Secondly, acknowledge the simple, immutable fact that you will never have any of those things in absolute terms, rather that just like every other organisation building information systems you are on a journey that requires continual self-improvement. Just yesterday, the UIDAI introduced a new privacy control in the wake of recent criticisms so perhaps that's a positive sign that they've acknowledged there's room for improvement. The mindset that everything is perfect already will limit the ability to improve.
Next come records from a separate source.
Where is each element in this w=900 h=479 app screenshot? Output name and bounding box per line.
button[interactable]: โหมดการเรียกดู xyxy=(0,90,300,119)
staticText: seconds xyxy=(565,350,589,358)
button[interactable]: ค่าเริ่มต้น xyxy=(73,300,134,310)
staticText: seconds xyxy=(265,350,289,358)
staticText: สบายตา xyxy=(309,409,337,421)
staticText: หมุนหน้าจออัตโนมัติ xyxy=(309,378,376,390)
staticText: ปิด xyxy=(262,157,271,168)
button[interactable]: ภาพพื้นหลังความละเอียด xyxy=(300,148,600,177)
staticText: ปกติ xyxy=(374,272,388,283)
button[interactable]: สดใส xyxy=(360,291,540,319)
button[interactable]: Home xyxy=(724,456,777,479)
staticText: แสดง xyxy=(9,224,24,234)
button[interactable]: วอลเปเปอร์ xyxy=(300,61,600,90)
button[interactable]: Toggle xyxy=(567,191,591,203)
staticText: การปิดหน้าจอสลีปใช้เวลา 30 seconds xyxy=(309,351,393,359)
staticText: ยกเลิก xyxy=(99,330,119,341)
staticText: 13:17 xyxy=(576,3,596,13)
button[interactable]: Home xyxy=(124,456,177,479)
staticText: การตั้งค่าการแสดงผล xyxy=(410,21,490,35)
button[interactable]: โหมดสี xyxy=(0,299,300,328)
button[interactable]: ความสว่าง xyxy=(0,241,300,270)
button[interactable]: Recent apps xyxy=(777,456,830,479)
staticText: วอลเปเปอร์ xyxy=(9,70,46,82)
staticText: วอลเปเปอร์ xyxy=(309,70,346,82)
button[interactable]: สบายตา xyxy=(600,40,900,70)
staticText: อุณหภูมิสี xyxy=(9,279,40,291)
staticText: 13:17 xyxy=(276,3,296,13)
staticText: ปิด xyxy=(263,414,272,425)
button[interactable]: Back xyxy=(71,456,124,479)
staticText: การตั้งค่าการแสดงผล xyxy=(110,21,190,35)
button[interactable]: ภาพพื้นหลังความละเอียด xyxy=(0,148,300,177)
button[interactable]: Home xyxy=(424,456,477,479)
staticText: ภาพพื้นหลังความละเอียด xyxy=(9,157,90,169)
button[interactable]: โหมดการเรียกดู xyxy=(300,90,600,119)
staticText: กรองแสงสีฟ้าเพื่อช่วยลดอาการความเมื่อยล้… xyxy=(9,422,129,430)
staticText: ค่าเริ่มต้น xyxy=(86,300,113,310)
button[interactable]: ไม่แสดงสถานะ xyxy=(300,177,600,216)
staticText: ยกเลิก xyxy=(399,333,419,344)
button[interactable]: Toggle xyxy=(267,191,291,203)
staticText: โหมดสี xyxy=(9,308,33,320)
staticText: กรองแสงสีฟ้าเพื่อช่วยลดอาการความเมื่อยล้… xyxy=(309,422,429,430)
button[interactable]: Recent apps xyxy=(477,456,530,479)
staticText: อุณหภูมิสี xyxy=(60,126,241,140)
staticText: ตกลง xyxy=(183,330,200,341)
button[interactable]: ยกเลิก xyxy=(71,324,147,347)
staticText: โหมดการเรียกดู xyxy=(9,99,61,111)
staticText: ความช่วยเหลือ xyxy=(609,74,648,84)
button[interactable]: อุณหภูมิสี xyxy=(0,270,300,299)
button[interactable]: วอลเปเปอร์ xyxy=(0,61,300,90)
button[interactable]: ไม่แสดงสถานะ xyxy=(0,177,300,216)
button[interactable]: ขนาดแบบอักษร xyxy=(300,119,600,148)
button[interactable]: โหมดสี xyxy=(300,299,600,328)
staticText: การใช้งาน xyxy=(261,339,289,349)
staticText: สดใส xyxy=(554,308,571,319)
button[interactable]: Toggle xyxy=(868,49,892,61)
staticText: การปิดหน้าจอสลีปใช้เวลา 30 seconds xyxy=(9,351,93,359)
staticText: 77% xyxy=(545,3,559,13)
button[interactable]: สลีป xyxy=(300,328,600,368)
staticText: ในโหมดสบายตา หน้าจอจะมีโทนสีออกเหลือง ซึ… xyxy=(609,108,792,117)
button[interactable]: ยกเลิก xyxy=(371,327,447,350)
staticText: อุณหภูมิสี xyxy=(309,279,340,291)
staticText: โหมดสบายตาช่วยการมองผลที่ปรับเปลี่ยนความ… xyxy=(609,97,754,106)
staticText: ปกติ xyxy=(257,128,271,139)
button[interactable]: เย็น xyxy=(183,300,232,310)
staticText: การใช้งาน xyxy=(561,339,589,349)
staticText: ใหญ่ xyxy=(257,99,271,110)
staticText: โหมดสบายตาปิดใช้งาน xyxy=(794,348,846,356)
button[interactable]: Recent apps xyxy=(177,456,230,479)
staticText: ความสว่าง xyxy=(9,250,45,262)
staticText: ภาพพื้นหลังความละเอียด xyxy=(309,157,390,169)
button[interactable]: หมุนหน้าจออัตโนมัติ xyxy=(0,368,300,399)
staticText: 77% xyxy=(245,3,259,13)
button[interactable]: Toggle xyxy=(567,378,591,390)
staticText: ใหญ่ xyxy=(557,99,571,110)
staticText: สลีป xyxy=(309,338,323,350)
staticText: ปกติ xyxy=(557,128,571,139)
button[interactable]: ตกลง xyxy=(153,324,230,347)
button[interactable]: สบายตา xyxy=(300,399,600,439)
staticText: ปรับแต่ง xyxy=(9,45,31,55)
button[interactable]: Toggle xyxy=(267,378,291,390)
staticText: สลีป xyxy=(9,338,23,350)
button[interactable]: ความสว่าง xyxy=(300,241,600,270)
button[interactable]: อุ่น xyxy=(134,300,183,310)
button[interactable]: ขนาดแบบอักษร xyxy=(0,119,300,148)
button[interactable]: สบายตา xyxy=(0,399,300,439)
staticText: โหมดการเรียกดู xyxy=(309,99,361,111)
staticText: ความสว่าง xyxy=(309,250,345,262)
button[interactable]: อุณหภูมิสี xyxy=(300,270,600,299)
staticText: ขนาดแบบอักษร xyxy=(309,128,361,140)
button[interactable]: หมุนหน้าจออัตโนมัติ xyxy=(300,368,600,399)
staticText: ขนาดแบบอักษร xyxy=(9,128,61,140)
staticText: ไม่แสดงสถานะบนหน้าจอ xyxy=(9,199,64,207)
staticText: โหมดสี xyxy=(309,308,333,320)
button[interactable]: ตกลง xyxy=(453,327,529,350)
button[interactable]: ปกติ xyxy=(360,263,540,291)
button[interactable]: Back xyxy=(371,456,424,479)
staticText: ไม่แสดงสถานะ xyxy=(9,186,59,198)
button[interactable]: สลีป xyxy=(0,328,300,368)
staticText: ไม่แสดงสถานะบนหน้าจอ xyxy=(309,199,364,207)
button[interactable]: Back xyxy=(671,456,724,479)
And finally, recognise that it's an important issue for the people of India. This is their data and they're entrusting the government with it. Their voices are important and whether it's individuals raising concerns or journalist reporting on issues, they deserve to be heard, acknowledged and respected. I had a lot of people contact me both publicly and privately whilst I was writing this piece and there was an alarming level of concern that anyone raising issues with Aadhaar would be targeted by law enforcement. Whether that's the case or not, people are fearful because of situations like with the journalist mentioned above. That's not cool.
Aadhaar is complex and it will have flaws just like any other complex software product does. Some of them may be quite serious and they must be treated as such. That will require an open and receptive attitude from the government and above all, acknowledgment that Aadhaar is not "hack-proof".